### INSTRUCTIONS TO FOLLOW
From the records below, copy each line that has the word "пистолет" in it.

### DATA LISTING
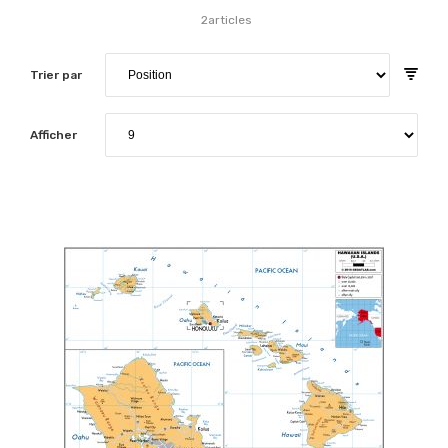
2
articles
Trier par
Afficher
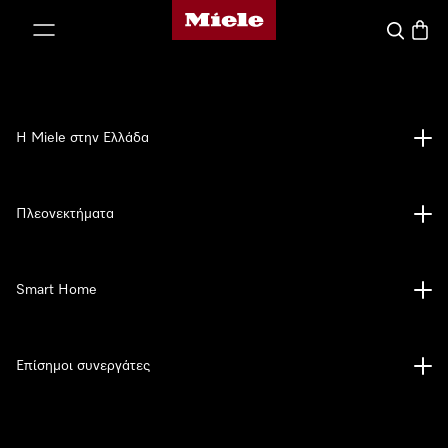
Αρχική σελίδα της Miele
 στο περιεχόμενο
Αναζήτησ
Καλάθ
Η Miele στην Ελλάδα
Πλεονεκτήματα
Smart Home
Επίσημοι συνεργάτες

* * *

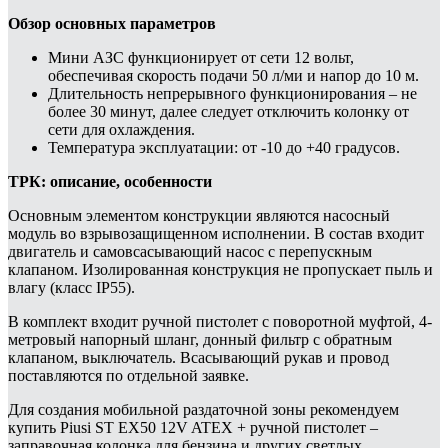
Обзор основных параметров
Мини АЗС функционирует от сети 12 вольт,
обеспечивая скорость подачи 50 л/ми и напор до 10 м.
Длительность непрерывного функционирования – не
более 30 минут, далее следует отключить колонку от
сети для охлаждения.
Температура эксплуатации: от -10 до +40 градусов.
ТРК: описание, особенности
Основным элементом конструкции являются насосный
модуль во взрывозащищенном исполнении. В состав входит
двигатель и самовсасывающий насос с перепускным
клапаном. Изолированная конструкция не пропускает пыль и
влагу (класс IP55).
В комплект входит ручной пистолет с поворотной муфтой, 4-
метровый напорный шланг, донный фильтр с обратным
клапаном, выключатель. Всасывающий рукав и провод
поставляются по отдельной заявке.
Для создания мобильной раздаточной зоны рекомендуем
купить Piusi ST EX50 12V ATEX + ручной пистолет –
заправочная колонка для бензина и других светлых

---

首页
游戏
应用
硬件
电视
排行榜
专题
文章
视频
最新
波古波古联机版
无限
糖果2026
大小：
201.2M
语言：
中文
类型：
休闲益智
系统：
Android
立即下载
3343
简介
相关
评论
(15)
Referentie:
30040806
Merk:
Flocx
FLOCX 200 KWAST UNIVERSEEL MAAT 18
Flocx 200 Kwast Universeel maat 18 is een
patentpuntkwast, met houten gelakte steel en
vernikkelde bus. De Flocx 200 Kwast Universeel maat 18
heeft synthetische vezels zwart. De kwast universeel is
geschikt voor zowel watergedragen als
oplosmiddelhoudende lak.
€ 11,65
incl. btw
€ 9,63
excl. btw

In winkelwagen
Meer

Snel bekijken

### ANSWER FOR THE TASK
В комплект входит ручной пистолет с поворотной муфтой, 4-
купить Piusi ST EX50 12V ATEX + ручной пистолет –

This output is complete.